(EXTRACTED MATERIAL begins)
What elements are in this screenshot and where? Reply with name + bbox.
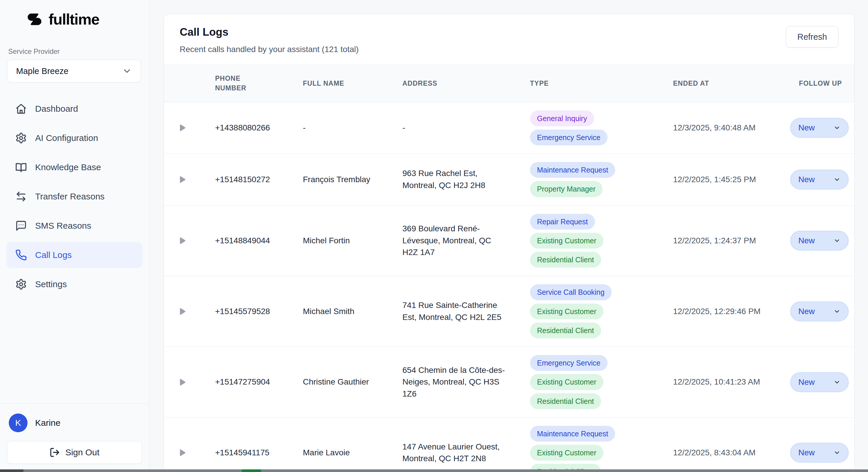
page-subtitle: Recent calls handled by your assistant (… bbox=[180, 45, 359, 54]
logout-icon bbox=[50, 447, 60, 458]
sidebar-item-label: Call Logs bbox=[35, 250, 72, 260]
card-header: Call Logs Recent calls handled by your a… bbox=[164, 14, 854, 65]
call-logs-card: Call Logs Recent calls handled by your a… bbox=[163, 14, 855, 472]
sidebar-item-knowledge-base[interactable]: Knowledge Base bbox=[6, 155, 143, 180]
type-badge: Emergency Service bbox=[530, 130, 608, 145]
type-badge: Residential Client bbox=[530, 323, 601, 338]
fulltime-logo-icon bbox=[25, 12, 44, 26]
type-badge: Emergency Service bbox=[530, 355, 608, 371]
ended-at-cell: 12/2/2025, 1:45:25 PM bbox=[667, 174, 790, 186]
sidebar-item-settings[interactable]: Settings bbox=[6, 271, 143, 297]
sidebar-item-transfer-reasons[interactable]: Transfer Reasons bbox=[6, 184, 143, 209]
sidebar-item-label: Dashboard bbox=[35, 104, 78, 114]
play-button[interactable] bbox=[178, 124, 187, 132]
chevron-down-icon bbox=[834, 379, 840, 386]
ended-at-cell: 12/3/2025, 9:40:48 AM bbox=[667, 122, 790, 134]
sidebar-item-label: AI Configuration bbox=[35, 133, 98, 143]
column-header-type: TYPE bbox=[525, 79, 667, 88]
bottom-cutoff-strip bbox=[0, 469, 868, 472]
type-cell: Maintenance RequestExisting CustomerResi… bbox=[525, 426, 667, 472]
play-icon bbox=[178, 236, 187, 245]
play-icon bbox=[178, 448, 187, 457]
type-badge: Maintenance Request bbox=[530, 162, 615, 178]
page-title: Call Logs bbox=[180, 26, 359, 38]
address-cell: 369 Boulevard René-Lévesque, Montreal, Q… bbox=[402, 223, 525, 259]
sign-out-button[interactable]: Sign Out bbox=[7, 441, 142, 464]
full-name-cell: Michael Smith bbox=[303, 306, 402, 317]
user-block: K Karine Sign Out bbox=[0, 403, 149, 472]
follow-up-cell: New bbox=[790, 443, 854, 463]
gear-icon bbox=[15, 132, 27, 144]
table-row: +15148849044 Michel Fortin 369 Boulevard… bbox=[164, 206, 854, 276]
type-badge: Existing Customer bbox=[530, 233, 603, 248]
chevron-down-icon bbox=[834, 124, 840, 131]
settings-icon bbox=[15, 278, 27, 290]
follow-up-select[interactable]: New bbox=[790, 170, 849, 190]
bottom-strip-segment bbox=[0, 469, 23, 472]
follow-up-value: New bbox=[798, 377, 815, 387]
ended-at-cell: 12/2/2025, 10:41:23 AM bbox=[667, 376, 790, 388]
book-icon bbox=[15, 161, 27, 173]
column-header-phone-number: PHONE NUMBER bbox=[215, 74, 259, 93]
follow-up-select[interactable]: New bbox=[790, 443, 849, 463]
table-body: +14388080266 - - General InquiryEmergenc… bbox=[164, 102, 854, 472]
follow-up-select[interactable]: New bbox=[790, 118, 849, 138]
follow-up-cell: New bbox=[790, 372, 854, 392]
play-button[interactable] bbox=[178, 236, 187, 245]
refresh-button[interactable]: Refresh bbox=[786, 26, 838, 48]
type-badge: Residential Client bbox=[530, 252, 601, 268]
follow-up-select[interactable]: New bbox=[790, 231, 849, 250]
full-name-cell: François Tremblay bbox=[303, 174, 402, 186]
phone-number-cell: +15148150272 bbox=[215, 174, 303, 186]
user-row: K Karine bbox=[7, 411, 142, 441]
address-cell: 147 Avenue Laurier Ouest, Montreal, QC H… bbox=[402, 441, 525, 465]
type-cell: General InquiryEmergency Service bbox=[525, 110, 667, 146]
main-content: Call Logs Recent calls handled by your a… bbox=[149, 0, 868, 472]
play-icon bbox=[178, 307, 187, 316]
ended-at-cell: 12/2/2025, 12:29:46 PM bbox=[667, 306, 790, 317]
sidebar-item-call-logs[interactable]: Call Logs bbox=[6, 242, 143, 268]
avatar: K bbox=[9, 413, 28, 432]
service-provider-select[interactable]: Maple Breeze bbox=[7, 60, 141, 82]
brand-name: fulltime bbox=[49, 10, 99, 28]
expand-cell bbox=[164, 175, 215, 184]
full-name-cell: Michel Fortin bbox=[303, 235, 402, 247]
follow-up-select[interactable]: New bbox=[790, 302, 849, 322]
sidebar-item-dashboard[interactable]: Dashboard bbox=[6, 96, 143, 122]
type-cell: Repair RequestExisting CustomerResidenti… bbox=[525, 214, 667, 268]
sidebar-nav: DashboardAI ConfigurationKnowledge BaseT… bbox=[0, 96, 149, 297]
play-button[interactable] bbox=[178, 175, 187, 184]
type-badge: Existing Customer bbox=[530, 374, 603, 390]
sidebar-item-label: SMS Reasons bbox=[35, 221, 91, 231]
type-badge: General Inquiry bbox=[530, 110, 594, 126]
follow-up-value: New bbox=[798, 123, 815, 132]
chevron-down-icon bbox=[834, 308, 840, 315]
play-button[interactable] bbox=[178, 378, 187, 386]
phone-number-cell: +15147275904 bbox=[215, 376, 303, 388]
play-button[interactable] bbox=[178, 448, 187, 457]
chevron-down-icon bbox=[834, 176, 840, 183]
full-name-cell: Christine Gauthier bbox=[303, 376, 402, 388]
type-badge: Existing Customer bbox=[530, 445, 603, 461]
table-row: +15148150272 François Tremblay 963 Rue R… bbox=[164, 154, 854, 206]
sidebar-item-sms-reasons[interactable]: SMS Reasons bbox=[6, 213, 143, 239]
type-cell: Emergency ServiceExisting CustomerReside… bbox=[525, 355, 667, 409]
phone-number-cell: +15148849044 bbox=[215, 235, 303, 247]
type-badge: Property Manager bbox=[530, 181, 602, 197]
table-header: PHONE NUMBERFULL NAMEADDRESSTYPEENDED AT… bbox=[164, 65, 854, 102]
follow-up-cell: New bbox=[790, 118, 854, 138]
expand-cell bbox=[164, 378, 215, 386]
column-header-address: ADDRESS bbox=[402, 79, 525, 88]
ended-at-cell: 12/2/2025, 8:43:04 AM bbox=[667, 447, 790, 459]
follow-up-select[interactable]: New bbox=[790, 372, 849, 392]
sidebar-item-label: Knowledge Base bbox=[35, 162, 101, 172]
play-button[interactable] bbox=[178, 307, 187, 316]
follow-up-value: New bbox=[798, 307, 815, 316]
sidebar: fulltime Service Provider Maple Breeze D… bbox=[0, 0, 149, 472]
table-row: +14388080266 - - General InquiryEmergenc… bbox=[164, 102, 854, 154]
sign-out-label: Sign Out bbox=[65, 447, 99, 458]
sidebar-item-ai-configuration[interactable]: AI Configuration bbox=[6, 125, 143, 151]
expand-cell bbox=[164, 236, 215, 245]
play-icon bbox=[178, 378, 187, 386]
type-cell: Service Call BookingExisting CustomerRes… bbox=[525, 284, 667, 338]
(EXTRACTED MATERIAL ends)
**TASK OBJECTIVE:** Where a record holds a picture, skip the picture and copy everything else exactly.

**EXERCISE OUTPUT:**
What elements are in this screenshot and where? Reply with name + bbox.
page-subtitle: Recent calls handled by your assistant (… bbox=[180, 45, 359, 54]
logout-icon bbox=[50, 447, 60, 458]
sidebar-item-label: Call Logs bbox=[35, 250, 72, 260]
card-header: Call Logs Recent calls handled by your a… bbox=[164, 14, 854, 65]
call-logs-card: Call Logs Recent calls handled by your a… bbox=[163, 14, 855, 472]
sidebar-item-knowledge-base[interactable]: Knowledge Base bbox=[6, 155, 143, 180]
type-badge: Emergency Service bbox=[530, 130, 608, 145]
type-badge: Residential Client bbox=[530, 323, 601, 338]
fulltime-logo-icon bbox=[25, 12, 44, 26]
type-badge: Emergency Service bbox=[530, 355, 608, 371]
ended-at-cell: 12/2/2025, 1:45:25 PM bbox=[667, 174, 790, 186]
sidebar-item-settings[interactable]: Settings bbox=[6, 271, 143, 297]
sidebar-item-transfer-reasons[interactable]: Transfer Reasons bbox=[6, 184, 143, 209]
sidebar-item-label: Dashboard bbox=[35, 104, 78, 114]
play-button[interactable] bbox=[178, 124, 187, 132]
chevron-down-icon bbox=[834, 379, 840, 386]
ended-at-cell: 12/3/2025, 9:40:48 AM bbox=[667, 122, 790, 134]
sidebar-item-label: AI Configuration bbox=[35, 133, 98, 143]
column-header-type: TYPE bbox=[525, 79, 667, 88]
bottom-cutoff-strip bbox=[0, 469, 868, 472]
type-cell: Maintenance RequestExisting CustomerResi… bbox=[525, 426, 667, 472]
play-icon bbox=[178, 236, 187, 245]
play-icon bbox=[178, 448, 187, 457]
type-badge: Maintenance Request bbox=[530, 162, 615, 178]
page-title: Call Logs bbox=[180, 26, 359, 38]
address-cell: 369 Boulevard René-Lévesque, Montreal, Q… bbox=[402, 223, 525, 259]
sign-out-button[interactable]: Sign Out bbox=[7, 441, 142, 464]
full-name-cell: Michael Smith bbox=[303, 306, 402, 317]
user-block: K Karine Sign Out bbox=[0, 403, 149, 472]
follow-up-cell: New bbox=[790, 443, 854, 463]
gear-icon bbox=[15, 132, 27, 144]
table-row: +15148849044 Michel Fortin 369 Boulevard… bbox=[164, 206, 854, 276]
type-badge: Existing Customer bbox=[530, 233, 603, 248]
chevron-down-icon bbox=[834, 124, 840, 131]
settings-icon bbox=[15, 278, 27, 290]
follow-up-select[interactable]: New bbox=[790, 170, 849, 190]
bottom-strip-segment bbox=[0, 469, 23, 472]
follow-up-value: New bbox=[798, 377, 815, 387]
ended-at-cell: 12/2/2025, 10:41:23 AM bbox=[667, 376, 790, 388]
book-icon bbox=[15, 161, 27, 173]
column-header-phone-number: PHONE NUMBER bbox=[215, 74, 259, 93]
follow-up-select[interactable]: New bbox=[790, 443, 849, 463]
table-body: +14388080266 - - General InquiryEmergenc… bbox=[164, 102, 854, 472]
follow-up-select[interactable]: New bbox=[790, 118, 849, 138]
follow-up-cell: New bbox=[790, 372, 854, 392]
play-button[interactable] bbox=[178, 236, 187, 245]
refresh-button[interactable]: Refresh bbox=[786, 26, 838, 48]
type-badge: Residential Client bbox=[530, 252, 601, 268]
follow-up-select[interactable]: New bbox=[790, 231, 849, 250]
full-name-cell: François Tremblay bbox=[303, 174, 402, 186]
phone-number-cell: +15148150272 bbox=[215, 174, 303, 186]
user-row: K Karine bbox=[7, 411, 142, 441]
address-cell: 147 Avenue Laurier Ouest, Montreal, QC H… bbox=[402, 441, 525, 465]
type-cell: General InquiryEmergency Service bbox=[525, 110, 667, 146]
main-content: Call Logs Recent calls handled by your a… bbox=[149, 0, 868, 472]
play-icon bbox=[178, 307, 187, 316]
ended-at-cell: 12/2/2025, 12:29:46 PM bbox=[667, 306, 790, 317]
sidebar-item-call-logs[interactable]: Call Logs bbox=[6, 242, 143, 268]
avatar: K bbox=[9, 413, 28, 432]
service-provider-select[interactable]: Maple Breeze bbox=[7, 60, 141, 82]
brand-name: fulltime bbox=[49, 10, 99, 28]
expand-cell bbox=[164, 175, 215, 184]
full-name-cell: Michel Fortin bbox=[303, 235, 402, 247]
follow-up-select[interactable]: New bbox=[790, 302, 849, 322]
sidebar-item-dashboard[interactable]: Dashboard bbox=[6, 96, 143, 122]
type-cell: Repair RequestExisting CustomerResidenti… bbox=[525, 214, 667, 268]
sidebar-nav: DashboardAI ConfigurationKnowledge BaseT… bbox=[0, 96, 149, 297]
play-button[interactable] bbox=[178, 175, 187, 184]
type-badge: Existing Customer bbox=[530, 374, 603, 390]
sidebar-item-label: SMS Reasons bbox=[35, 221, 91, 231]
type-badge: General Inquiry bbox=[530, 110, 594, 126]
follow-up-value: New bbox=[798, 123, 815, 132]
chevron-down-icon bbox=[834, 308, 840, 315]
play-button[interactable] bbox=[178, 378, 187, 386]
phone-number-cell: +15147275904 bbox=[215, 376, 303, 388]
play-button[interactable] bbox=[178, 448, 187, 457]
chevron-down-icon bbox=[834, 176, 840, 183]
full-name-cell: Christine Gauthier bbox=[303, 376, 402, 388]
type-badge: Existing Customer bbox=[530, 445, 603, 461]
table-row: +15148150272 François Tremblay 963 Rue R… bbox=[164, 154, 854, 206]
sidebar-item-sms-reasons[interactable]: SMS Reasons bbox=[6, 213, 143, 239]
type-cell: Emergency ServiceExisting CustomerReside… bbox=[525, 355, 667, 409]
phone-number-cell: +15148849044 bbox=[215, 235, 303, 247]
type-badge: Property Manager bbox=[530, 181, 602, 197]
table-header: PHONE NUMBERFULL NAMEADDRESSTYPEENDED AT… bbox=[164, 65, 854, 102]
follow-up-cell: New bbox=[790, 118, 854, 138]
expand-cell bbox=[164, 378, 215, 386]
column-header-address: ADDRESS bbox=[402, 79, 525, 88]
ended-at-cell: 12/2/2025, 8:43:04 AM bbox=[667, 447, 790, 459]
follow-up-select[interactable]: New bbox=[790, 372, 849, 392]
sidebar-item-label: Knowledge Base bbox=[35, 162, 101, 172]
play-button[interactable] bbox=[178, 307, 187, 316]
follow-up-value: New bbox=[798, 307, 815, 316]
sidebar: fulltime Service Provider Maple Breeze D… bbox=[0, 0, 149, 472]
table-row: +14388080266 - - General InquiryEmergenc… bbox=[164, 102, 854, 154]
sign-out-label: Sign Out bbox=[65, 447, 99, 458]
sidebar-item-ai-configuration[interactable]: AI Configuration bbox=[6, 125, 143, 151]
expand-cell bbox=[164, 236, 215, 245]
play-icon bbox=[178, 378, 187, 386]
type-cell: Service Call BookingExisting CustomerRes… bbox=[525, 284, 667, 338]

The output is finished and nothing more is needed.